The secret to modern life is finding the measure in time management. I have two kids, career and I travel, and I don't think my life is any different than most couples. The most valuable commodity now for many people is time and how to parcel that out.
Now I meditate twice a day for half an hour. In meditation, I can let go of everything. I'm not Hugh Jackman. I'm not a dad. I'm not a husband. I'm just dipping into that powerful source that creates everything. I take a little bath in it.
Comic book fans have loved Wolverine, and all the 'X-Men' characters, for more than the action. I think that's what set it apart from many of the other comic books. In the case of Wolverine, when he appeared, he was a revolution really. He was the first anti-hero.
My favorite play in drama school was 'The Bacchae.' It's about a king who literally gets eaten alive by all the women in the play in a kind of orgy - it's related to the word 'bacchanal' - and I loved that idea of animalistic chaos and following our own desires.
Australians are coffee snobs. An influx of Italian immigrants after World War II ensured that - we probably had the word 'cappuccino' about 20 years before America. Cafe culture is really big for Aussies. We like to work hard, but we take our leisure time seriously.
Both my parents are English and came out to Australia in 1967. I was born the following year. My parents, and immigrants like them, were known as '£10 poms.' Back then, the Australian government was trying to get educated British people and Canadians - to be honest, educated white people - to come and live in Australia.
It's always interesting - how do you actually convey thought through song? We're used to the convention on stage. In film, we used to be used to it, and now sometimes it works and sometimes it doesn't. You need to be fresh and really look at the material.
I'm lucky to have worked in theater all over the world, but there's something magical about Broadway. The audiences are smart, they're educated. They go in ready and they're up for it, they're up for the party. It's a whole different atmosphere.

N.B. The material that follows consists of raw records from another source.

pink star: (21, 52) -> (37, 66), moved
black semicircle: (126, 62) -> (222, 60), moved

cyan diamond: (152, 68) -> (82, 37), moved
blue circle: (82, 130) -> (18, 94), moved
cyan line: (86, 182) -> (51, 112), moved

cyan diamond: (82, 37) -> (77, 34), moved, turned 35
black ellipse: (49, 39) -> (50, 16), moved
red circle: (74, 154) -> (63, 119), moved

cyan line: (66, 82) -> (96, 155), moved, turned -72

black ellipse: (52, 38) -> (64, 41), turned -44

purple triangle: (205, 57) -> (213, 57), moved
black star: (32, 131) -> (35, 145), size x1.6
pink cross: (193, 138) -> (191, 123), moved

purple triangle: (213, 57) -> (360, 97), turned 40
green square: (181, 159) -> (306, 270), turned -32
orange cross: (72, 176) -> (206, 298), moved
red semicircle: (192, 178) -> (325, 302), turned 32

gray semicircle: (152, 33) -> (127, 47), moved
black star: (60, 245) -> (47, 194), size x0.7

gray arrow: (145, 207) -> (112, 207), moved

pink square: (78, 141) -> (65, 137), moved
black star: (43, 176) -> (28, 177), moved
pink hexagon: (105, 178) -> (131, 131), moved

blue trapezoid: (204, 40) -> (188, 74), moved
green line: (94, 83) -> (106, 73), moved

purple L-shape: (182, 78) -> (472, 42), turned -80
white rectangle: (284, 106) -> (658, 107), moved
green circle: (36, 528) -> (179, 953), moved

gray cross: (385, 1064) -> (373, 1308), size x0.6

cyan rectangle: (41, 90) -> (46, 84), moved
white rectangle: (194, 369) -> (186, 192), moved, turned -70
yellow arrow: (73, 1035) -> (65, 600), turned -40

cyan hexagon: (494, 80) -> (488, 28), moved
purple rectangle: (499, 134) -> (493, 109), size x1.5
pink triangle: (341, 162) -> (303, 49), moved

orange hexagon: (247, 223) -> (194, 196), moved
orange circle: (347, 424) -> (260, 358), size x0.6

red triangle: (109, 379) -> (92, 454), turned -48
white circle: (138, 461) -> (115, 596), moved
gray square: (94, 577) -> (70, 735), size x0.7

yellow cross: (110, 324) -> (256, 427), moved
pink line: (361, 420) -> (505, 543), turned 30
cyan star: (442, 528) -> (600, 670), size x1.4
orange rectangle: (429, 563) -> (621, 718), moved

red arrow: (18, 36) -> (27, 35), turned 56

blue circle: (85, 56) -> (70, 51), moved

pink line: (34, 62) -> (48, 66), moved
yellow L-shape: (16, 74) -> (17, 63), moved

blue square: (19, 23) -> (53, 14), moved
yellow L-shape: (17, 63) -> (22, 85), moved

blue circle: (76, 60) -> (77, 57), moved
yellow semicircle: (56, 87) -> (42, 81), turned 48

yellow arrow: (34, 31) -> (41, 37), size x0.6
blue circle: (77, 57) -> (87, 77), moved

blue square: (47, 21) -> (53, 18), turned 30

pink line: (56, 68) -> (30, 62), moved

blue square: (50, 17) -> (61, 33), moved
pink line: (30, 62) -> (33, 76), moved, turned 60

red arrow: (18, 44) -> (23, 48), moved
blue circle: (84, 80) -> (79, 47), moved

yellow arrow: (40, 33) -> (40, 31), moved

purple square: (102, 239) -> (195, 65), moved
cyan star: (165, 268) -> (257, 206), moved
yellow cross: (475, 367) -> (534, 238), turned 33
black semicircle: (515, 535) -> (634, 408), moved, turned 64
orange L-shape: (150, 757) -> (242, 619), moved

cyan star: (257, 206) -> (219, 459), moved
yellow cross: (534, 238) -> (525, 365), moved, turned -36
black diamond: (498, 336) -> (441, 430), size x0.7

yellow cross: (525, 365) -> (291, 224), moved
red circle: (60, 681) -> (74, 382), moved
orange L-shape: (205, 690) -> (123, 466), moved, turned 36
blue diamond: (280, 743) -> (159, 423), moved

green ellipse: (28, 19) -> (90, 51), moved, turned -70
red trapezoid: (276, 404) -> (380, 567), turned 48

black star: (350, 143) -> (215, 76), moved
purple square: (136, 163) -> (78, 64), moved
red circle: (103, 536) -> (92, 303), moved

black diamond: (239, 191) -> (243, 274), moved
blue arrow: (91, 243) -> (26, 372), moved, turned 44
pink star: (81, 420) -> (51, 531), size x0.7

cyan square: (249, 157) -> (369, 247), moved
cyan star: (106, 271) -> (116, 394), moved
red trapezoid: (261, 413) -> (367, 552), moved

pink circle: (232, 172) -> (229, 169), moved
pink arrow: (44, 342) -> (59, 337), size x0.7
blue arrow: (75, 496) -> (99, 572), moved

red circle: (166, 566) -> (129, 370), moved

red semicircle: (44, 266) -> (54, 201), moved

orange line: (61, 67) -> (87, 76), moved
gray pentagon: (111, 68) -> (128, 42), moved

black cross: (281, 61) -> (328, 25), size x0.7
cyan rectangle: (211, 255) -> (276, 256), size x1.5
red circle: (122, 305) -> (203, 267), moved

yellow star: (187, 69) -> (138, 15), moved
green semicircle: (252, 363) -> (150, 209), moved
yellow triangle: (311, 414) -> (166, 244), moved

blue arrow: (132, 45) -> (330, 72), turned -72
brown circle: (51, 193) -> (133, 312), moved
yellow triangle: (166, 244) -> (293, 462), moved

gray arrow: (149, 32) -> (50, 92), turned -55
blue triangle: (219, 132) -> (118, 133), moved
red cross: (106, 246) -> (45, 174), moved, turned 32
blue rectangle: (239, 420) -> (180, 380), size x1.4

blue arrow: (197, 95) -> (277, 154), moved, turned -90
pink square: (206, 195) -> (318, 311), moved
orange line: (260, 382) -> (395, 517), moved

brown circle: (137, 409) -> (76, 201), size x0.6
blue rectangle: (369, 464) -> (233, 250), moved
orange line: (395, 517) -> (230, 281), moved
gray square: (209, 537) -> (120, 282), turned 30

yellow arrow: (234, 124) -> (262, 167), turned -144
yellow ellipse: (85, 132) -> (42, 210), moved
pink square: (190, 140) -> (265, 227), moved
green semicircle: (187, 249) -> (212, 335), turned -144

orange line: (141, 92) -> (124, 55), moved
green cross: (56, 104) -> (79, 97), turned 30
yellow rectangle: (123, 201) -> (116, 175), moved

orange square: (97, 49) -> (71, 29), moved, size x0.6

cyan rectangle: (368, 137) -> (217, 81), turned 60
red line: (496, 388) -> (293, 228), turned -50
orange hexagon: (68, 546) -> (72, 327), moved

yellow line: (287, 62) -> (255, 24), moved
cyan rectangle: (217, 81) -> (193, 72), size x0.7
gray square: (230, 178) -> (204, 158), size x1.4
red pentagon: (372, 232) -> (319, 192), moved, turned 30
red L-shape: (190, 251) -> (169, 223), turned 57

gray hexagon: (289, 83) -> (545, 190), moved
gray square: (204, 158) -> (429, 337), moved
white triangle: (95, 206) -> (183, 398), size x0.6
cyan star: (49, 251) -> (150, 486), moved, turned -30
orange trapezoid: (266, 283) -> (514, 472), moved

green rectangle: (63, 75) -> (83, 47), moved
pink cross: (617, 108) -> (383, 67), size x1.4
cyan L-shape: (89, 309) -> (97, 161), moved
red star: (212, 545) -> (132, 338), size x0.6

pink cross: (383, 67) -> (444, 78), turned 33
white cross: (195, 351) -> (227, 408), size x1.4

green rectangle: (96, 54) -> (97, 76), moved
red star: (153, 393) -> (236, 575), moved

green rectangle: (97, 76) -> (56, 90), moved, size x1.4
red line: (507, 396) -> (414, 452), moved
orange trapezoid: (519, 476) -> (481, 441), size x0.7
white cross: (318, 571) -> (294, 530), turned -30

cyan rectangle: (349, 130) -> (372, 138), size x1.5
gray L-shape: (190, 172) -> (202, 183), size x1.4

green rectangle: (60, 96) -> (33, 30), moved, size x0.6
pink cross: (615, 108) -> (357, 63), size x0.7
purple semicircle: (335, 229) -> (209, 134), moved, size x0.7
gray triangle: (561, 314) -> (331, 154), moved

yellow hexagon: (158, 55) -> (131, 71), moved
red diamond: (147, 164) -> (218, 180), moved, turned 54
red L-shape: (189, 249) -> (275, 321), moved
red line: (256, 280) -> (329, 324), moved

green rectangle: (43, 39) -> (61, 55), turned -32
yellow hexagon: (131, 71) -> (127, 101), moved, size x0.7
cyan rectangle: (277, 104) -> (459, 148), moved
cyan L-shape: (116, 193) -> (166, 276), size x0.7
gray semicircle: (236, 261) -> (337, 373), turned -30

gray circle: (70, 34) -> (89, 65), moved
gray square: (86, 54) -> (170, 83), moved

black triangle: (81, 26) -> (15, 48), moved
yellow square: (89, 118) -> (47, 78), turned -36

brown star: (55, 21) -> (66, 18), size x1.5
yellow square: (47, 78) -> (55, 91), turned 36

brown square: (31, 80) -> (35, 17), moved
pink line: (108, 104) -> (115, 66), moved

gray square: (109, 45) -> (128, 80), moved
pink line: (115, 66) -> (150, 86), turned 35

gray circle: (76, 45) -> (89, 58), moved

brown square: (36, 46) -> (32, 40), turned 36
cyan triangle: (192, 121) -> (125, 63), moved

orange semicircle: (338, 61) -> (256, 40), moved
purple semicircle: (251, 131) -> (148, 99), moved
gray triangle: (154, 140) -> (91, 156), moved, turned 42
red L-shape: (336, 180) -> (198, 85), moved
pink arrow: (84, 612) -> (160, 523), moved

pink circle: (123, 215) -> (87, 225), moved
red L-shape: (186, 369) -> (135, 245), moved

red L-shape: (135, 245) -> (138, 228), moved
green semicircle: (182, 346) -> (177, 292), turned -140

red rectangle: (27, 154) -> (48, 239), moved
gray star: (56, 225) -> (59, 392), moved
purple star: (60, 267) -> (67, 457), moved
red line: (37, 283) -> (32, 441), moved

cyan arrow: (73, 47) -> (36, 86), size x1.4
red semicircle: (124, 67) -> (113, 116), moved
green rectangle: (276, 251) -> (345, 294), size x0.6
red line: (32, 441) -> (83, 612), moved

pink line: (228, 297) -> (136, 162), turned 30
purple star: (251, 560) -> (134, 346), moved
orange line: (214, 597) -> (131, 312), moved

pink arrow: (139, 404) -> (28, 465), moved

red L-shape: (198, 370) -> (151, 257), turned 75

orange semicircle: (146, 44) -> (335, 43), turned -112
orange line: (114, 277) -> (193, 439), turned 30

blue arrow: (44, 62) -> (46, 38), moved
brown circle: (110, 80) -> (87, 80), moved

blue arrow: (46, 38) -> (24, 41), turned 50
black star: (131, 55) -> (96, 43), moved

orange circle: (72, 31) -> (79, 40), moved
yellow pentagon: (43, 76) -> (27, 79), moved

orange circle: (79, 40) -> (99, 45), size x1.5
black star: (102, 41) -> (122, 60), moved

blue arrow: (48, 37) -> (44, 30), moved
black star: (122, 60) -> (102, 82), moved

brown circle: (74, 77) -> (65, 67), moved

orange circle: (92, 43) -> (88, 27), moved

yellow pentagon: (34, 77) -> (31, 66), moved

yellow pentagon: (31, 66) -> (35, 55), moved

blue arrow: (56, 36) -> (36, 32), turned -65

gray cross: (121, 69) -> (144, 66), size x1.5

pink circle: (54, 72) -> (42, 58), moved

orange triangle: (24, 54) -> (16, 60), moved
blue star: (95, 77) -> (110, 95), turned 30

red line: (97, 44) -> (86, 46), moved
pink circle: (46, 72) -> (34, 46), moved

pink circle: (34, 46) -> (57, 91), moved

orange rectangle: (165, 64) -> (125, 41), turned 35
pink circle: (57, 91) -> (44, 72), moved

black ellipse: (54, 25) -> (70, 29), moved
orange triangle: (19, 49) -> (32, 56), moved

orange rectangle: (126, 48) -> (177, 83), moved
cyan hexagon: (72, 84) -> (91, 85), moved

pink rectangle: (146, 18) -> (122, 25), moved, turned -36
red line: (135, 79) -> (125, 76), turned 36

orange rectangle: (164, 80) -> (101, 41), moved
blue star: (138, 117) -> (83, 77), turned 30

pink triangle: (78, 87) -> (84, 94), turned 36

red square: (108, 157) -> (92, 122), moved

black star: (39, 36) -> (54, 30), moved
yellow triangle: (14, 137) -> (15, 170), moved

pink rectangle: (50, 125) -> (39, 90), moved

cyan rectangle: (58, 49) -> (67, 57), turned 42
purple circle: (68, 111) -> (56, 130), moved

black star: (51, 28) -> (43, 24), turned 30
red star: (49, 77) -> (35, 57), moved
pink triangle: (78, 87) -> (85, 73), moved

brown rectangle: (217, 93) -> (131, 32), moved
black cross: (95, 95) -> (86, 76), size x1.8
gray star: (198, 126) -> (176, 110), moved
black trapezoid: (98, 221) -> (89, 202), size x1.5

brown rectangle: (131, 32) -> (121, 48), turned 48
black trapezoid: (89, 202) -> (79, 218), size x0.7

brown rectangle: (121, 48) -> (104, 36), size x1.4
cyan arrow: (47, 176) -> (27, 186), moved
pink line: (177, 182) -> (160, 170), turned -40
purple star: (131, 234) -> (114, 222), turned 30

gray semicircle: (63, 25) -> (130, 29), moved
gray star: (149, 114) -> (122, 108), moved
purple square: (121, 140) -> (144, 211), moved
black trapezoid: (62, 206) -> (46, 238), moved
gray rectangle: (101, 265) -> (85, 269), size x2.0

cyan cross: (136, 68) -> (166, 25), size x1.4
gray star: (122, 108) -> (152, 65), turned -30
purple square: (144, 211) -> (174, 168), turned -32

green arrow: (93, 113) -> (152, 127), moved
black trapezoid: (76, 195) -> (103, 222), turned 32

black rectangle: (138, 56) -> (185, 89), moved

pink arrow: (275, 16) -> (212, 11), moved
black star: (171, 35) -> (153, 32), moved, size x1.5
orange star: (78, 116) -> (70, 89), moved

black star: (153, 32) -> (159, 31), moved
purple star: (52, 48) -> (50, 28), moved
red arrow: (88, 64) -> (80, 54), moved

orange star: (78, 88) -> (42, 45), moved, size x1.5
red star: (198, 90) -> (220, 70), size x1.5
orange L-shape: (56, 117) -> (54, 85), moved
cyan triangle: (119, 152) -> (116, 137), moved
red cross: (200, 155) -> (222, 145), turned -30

My friends say, 'Man you're going to have kids sleeping on pillowcases with your face on it! You're going to be on toothbrushes and magnets and stuff.' I guess now that I'm a dad, I'm thrilled about that.
When you're playing an icon like Wolverine, it's sometimes better to be someone that nobody knows because they don't know what to expect. I don't mind a little bit of anonymity; it helps on the subway.
I'm doing 'Les Miserables,' the movie. I've done a lot of musicals and a lot of movies, and I know there are not a lot of people in Hollywood who have been down those two paths so I've been like, 'Come on, let's do a movie/musical.'
I love food, all types of food. I love Korean food, Japanese, Italian, French. In Australia, we don't have a distinctive Australian food, so we have food from everywhere all around the world. We're very multicultural, so we grew up with lots of different types of food.
The first show I ever did, singing and dancing, was 'Beauty and the Beast.' I was playing Gaston. Gaston has red tights, knee high boots, and it's very physical. I had headaches every day for two months.
Americans are the most generous country on the planet. I've worked in Europe, I've worked in Australia. There is no where else where you get absolutely no attitude for being a foreigner. If you do your job well, they embrace you.
If you ask my wife, the biggest fault is my inability around the house. She says the only thing handy about me is that I'm close by. And, I have a terrible memory. I'm bad at saying no. I often double-book. There are a lot of things.
I'm not a kid. You don't get in this business for anonymity. It's not like I have posters of myself on the wall, but at the same time, I'm kind of ready for a little bit of it, but I worry for my little one, and my family - their privacy. That's what I'm more protective of.
I once sang 'Summer Nights,' from 'Grease,' at a bar in Melbourne with John Travolta, who's a good friend of mine. He looked cool singing the part of Danny - sitting in an armchair, smoking a cigar - while I got stuck playing Sandy.
To make films like 'X-Men' work commercially - and also have some class - is one of the hardest things there is to do. I want to be seen to be able to cross lots of genres and still be 'fair dinkum,' as we say in Australia, which means genuine and true and, well, unique.
In terms of theater, there's not a more supportive theater community than in New York. It's really kind of a real thrill to go there. I mean, don't forget, I'm a boy from the suburbs of Sydney, so getting to New York is a huge, huge thrill.
At which point should we let go and do what we want to do, and when should we submit to rules? Coming to terms with our true natures and who we really are has always been a fascination to humans. I know it fascinates me.